The most you can lose on any stock (assuming you don't use leverage) is 100% of your money. But on the bright side, if you buy shares in a high quality company at the right price, you can gain well over 100%. For example, the Tenfu (Cayman) Holdings Company Limited (HKG:6868) share price has soared 122% in the last half decade. Most would be very happy with that.
To quote Buffett, 'Ships will sail around the world but the Flat Earth Society will flourish. There will continue to be wide discrepancies between price and value in the marketplace...' One imperfect but simple way to consider how the market perception of a company has shifted is to compare the change in the earnings per share (EPS) with the share price movement.
During five years of share price growth, Tenfu (Cayman) Holdings achieved compound earnings per share (EPS) growth of 18% per year. This EPS growth is reasonably close to the 17% average annual increase in the share price. This indicates that investor sentiment towards the company has not changed a great deal. In fact, the share price seems to largely reflect the EPS growth.
You can see below how EPS has changed over time (discover the exact values by clicking on the image).

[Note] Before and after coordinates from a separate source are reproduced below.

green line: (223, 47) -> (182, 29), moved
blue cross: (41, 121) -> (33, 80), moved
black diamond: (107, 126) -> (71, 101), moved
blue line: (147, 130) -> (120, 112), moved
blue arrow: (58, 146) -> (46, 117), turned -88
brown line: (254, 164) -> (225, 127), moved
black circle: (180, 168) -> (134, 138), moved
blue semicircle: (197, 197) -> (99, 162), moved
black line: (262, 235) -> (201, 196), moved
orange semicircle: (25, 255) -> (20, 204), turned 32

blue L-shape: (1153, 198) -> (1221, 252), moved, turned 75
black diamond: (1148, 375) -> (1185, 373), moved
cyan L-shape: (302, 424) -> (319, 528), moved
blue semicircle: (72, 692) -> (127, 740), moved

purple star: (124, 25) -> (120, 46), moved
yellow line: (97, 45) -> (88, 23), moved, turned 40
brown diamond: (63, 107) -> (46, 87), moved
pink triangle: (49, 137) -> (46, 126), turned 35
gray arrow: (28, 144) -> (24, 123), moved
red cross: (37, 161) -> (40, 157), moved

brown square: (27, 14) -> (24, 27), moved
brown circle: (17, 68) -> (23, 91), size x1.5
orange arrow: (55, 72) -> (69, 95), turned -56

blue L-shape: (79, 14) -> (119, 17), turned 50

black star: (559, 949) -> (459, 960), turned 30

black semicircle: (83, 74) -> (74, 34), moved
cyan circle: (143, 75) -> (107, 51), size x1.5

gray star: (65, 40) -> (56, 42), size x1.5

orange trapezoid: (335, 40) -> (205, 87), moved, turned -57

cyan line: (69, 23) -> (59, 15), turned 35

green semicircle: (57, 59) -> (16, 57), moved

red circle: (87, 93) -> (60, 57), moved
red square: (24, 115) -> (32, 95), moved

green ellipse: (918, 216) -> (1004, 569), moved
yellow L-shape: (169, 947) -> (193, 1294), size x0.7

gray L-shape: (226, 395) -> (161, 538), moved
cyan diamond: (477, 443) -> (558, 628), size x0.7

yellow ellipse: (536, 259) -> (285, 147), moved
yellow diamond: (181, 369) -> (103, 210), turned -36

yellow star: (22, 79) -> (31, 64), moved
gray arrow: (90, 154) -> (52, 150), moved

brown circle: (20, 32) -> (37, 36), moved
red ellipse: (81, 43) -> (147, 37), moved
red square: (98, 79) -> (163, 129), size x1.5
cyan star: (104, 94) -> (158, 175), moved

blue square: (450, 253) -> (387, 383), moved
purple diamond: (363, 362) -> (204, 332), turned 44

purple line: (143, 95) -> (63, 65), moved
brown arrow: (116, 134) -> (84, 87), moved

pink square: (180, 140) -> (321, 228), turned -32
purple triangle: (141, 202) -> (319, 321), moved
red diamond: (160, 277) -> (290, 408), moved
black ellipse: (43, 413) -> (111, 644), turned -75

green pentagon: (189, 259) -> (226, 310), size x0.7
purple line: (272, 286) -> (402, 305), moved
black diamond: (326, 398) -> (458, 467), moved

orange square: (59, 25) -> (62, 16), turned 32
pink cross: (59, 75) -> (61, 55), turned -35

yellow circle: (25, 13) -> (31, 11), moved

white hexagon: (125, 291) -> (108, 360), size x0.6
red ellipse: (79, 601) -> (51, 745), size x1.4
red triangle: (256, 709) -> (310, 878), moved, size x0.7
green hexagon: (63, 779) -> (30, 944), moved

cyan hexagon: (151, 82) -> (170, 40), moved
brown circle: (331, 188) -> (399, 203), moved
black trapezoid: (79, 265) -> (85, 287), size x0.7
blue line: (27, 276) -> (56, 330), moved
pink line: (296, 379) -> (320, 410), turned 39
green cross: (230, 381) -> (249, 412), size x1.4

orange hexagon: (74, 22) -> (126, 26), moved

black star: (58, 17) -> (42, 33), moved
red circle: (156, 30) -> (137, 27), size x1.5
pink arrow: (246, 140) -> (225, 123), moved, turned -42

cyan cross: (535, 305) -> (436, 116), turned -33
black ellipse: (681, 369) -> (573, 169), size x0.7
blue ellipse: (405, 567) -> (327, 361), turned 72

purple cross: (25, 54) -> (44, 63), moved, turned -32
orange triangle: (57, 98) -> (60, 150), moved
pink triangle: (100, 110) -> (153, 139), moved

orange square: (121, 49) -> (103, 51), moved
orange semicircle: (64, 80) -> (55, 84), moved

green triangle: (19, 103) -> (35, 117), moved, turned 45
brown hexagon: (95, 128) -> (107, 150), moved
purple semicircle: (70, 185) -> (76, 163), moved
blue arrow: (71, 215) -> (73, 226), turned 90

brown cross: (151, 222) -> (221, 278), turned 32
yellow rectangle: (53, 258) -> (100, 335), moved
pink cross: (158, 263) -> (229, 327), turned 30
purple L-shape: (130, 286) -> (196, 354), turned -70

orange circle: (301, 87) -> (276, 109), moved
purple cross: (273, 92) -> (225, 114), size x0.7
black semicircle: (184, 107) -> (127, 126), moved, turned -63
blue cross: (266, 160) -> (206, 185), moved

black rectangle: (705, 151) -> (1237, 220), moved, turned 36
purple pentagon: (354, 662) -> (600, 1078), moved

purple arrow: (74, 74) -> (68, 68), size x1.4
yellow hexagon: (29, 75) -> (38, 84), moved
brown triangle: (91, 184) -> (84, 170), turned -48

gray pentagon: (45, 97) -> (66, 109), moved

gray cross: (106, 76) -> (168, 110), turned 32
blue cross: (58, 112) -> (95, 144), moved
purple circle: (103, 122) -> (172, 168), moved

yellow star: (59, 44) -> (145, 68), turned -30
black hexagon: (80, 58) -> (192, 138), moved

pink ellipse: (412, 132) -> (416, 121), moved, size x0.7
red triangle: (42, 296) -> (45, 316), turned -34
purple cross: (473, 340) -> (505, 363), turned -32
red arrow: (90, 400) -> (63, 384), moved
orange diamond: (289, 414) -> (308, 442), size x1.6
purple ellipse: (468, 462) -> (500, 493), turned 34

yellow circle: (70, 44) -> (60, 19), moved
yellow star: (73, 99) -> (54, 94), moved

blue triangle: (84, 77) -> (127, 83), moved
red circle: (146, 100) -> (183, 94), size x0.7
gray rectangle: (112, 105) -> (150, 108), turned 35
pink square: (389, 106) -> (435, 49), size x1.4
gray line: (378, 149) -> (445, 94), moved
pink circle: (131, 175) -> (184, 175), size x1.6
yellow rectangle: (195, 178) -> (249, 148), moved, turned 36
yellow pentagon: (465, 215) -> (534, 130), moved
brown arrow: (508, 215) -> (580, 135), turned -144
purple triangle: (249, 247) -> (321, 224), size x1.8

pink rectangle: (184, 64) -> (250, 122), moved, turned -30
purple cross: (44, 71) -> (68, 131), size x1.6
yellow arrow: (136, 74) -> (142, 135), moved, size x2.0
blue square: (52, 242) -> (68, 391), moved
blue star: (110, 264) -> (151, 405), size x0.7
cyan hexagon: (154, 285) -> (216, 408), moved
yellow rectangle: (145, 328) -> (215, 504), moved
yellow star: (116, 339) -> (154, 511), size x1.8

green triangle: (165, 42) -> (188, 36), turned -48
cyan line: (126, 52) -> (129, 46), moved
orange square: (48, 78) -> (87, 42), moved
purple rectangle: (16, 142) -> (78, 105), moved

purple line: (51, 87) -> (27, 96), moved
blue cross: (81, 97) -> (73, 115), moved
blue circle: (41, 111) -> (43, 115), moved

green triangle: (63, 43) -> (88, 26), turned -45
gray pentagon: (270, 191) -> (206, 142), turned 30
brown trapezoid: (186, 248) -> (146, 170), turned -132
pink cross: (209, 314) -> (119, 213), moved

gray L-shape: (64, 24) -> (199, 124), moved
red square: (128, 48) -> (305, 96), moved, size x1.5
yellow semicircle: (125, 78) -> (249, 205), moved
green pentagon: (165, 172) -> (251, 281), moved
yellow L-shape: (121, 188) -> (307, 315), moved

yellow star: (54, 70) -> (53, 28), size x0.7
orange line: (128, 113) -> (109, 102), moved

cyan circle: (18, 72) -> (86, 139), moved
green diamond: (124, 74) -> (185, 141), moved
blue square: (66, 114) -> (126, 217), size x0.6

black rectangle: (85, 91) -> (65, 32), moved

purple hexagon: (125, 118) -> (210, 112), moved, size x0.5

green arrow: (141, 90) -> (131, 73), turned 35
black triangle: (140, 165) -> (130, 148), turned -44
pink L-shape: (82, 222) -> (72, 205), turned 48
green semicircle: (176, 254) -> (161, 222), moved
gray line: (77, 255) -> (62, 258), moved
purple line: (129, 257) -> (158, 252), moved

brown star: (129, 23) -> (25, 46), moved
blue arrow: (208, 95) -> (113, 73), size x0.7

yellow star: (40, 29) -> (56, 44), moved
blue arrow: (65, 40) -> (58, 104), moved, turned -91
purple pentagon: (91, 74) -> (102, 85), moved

We like that insiders have been buying shares in the last twelve months. Even so, future earnings will be far more important to whether current shareholders make money. This free interactive report on Tenfu (Cayman) Holdings' earnings, revenue and cash flow is a great place to start, if you want to investigate the stock further.
What About Dividends?
As well as measuring the share price return, investors should also consider the total shareholder return (TSR). Whereas the share price return only reflects the change in the share price, the TSR includes the value of dividends (assuming they were reinvested) and the benefit of any discounted capital raising or spin-off. It's fair to say that the TSR gives a more complete picture for stocks that pay a dividend. As it happens, Tenfu (Cayman) Holdings' TSR for the last 5 years was 177%, which exceeds the share price return mentioned earlier. The dividends paid by the company have thusly boosted the total shareholder return.
A Different Perspective
Tenfu (Cayman) Holdings shareholders gained a total return of 5.5% during the year. But that return falls short of the market. If we look back over five years, the returns are even better, coming in at 23% per year for five years. Maybe the share price is just taking a breather while the business executes on its growth strategy. I find it very interesting to look at share price over the long term as a proxy for business performance. But to truly gain insight, we need to consider other information, too. For instance, we've identified 1 warning sign for Tenfu (Cayman) Holdings that you should be aware of.
If you like to buy stocks alongside management, then you might just love this free list of companies. (Hint: insiders have been buying them).
Please note, the market returns quoted in this article reflect the market weighted average returns of stocks that currently trade on HK exchanges.